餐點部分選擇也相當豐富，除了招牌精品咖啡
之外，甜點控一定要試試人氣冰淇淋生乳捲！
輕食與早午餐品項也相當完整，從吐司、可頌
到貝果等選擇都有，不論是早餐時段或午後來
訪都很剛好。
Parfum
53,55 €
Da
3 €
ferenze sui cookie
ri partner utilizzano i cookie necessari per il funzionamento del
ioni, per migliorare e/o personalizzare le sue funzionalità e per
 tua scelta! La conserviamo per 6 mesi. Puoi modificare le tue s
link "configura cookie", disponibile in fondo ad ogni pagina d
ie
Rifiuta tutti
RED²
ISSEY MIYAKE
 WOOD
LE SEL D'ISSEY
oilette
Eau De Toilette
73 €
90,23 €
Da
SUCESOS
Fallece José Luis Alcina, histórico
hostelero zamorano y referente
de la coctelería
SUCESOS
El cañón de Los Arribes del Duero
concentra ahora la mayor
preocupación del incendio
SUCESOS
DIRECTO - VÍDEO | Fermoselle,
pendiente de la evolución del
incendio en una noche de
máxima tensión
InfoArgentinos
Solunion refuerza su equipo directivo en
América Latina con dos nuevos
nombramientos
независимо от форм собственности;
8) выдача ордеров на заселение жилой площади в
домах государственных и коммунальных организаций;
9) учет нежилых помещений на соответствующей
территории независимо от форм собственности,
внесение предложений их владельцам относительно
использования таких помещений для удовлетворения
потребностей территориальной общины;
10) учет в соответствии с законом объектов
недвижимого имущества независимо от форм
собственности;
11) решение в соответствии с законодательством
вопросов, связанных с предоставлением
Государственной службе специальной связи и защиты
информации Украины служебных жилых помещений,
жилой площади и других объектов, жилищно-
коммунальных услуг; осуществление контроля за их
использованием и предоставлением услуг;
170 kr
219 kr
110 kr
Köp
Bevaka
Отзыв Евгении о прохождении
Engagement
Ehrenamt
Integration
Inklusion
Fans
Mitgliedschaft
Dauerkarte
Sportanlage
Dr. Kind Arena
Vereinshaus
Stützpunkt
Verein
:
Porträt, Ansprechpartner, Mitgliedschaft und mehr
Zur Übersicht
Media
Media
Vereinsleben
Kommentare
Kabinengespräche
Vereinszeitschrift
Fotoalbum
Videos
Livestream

..........

__Exercise brief__:
The answer must restate each entry word for word.

__Task output__:
餐點部分選擇也相當豐富，除了招牌精品咖啡
之外，甜點控一定要試試人氣冰淇淋生乳捲！
輕食與早午餐品項也相當完整，從吐司、可頌
到貝果等選擇都有，不論是早餐時段或午後來
訪都很剛好。
Parfum
53,55 €
Da
3 €
ferenze sui cookie
ri partner utilizzano i cookie necessari per il funzionamento del
ioni, per migliorare e/o personalizzare le sue funzionalità e per
 tua scelta! La conserviamo per 6 mesi. Puoi modificare le tue s
link "configura cookie", disponibile in fondo ad ogni pagina d
ie
Rifiuta tutti
RED²
ISSEY MIYAKE
 WOOD
LE SEL D'ISSEY
oilette
Eau De Toilette
73 €
90,23 €
Da
SUCESOS
Fallece José Luis Alcina, histórico
hostelero zamorano y referente
de la coctelería
SUCESOS
El cañón de Los Arribes del Duero
concentra ahora la mayor
preocupación del incendio
SUCESOS
DIRECTO - VÍDEO | Fermoselle,
pendiente de la evolución del
incendio en una noche de
máxima tensión
InfoArgentinos
Solunion refuerza su equipo directivo en
América Latina con dos nuevos
nombramientos
независимо от форм собственности;
8) выдача ордеров на заселение жилой площади в
домах государственных и коммунальных организаций;
9) учет нежилых помещений на соответствующей
территории независимо от форм собственности,
внесение предложений их владельцам относительно
использования таких помещений для удовлетворения
потребностей территориальной общины;
10) учет в соответствии с законом объектов
недвижимого имущества независимо от форм
собственности;
11) решение в соответствии с законодательством
вопросов, связанных с предоставлением
Государственной службе специальной связи и защиты
информации Украины служебных жилых помещений,
жилой площади и других объектов, жилищно-
коммунальных услуг; осуществление контроля за их
использованием и предоставлением услуг;
170 kr
219 kr
110 kr
Köp
Bevaka
Отзыв Евгении о прохождении
Engagement
Ehrenamt
Integration
Inklusion
Fans
Mitgliedschaft
Dauerkarte
Sportanlage
Dr. Kind Arena
Vereinshaus
Stützpunkt
Verein
:
Porträt, Ansprechpartner, Mitgliedschaft und mehr
Zur Übersicht
Media
Media
Vereinsleben
Kommentare
Kabinengespräche
Vereinszeitschrift
Fotoalbum
Videos
Livestream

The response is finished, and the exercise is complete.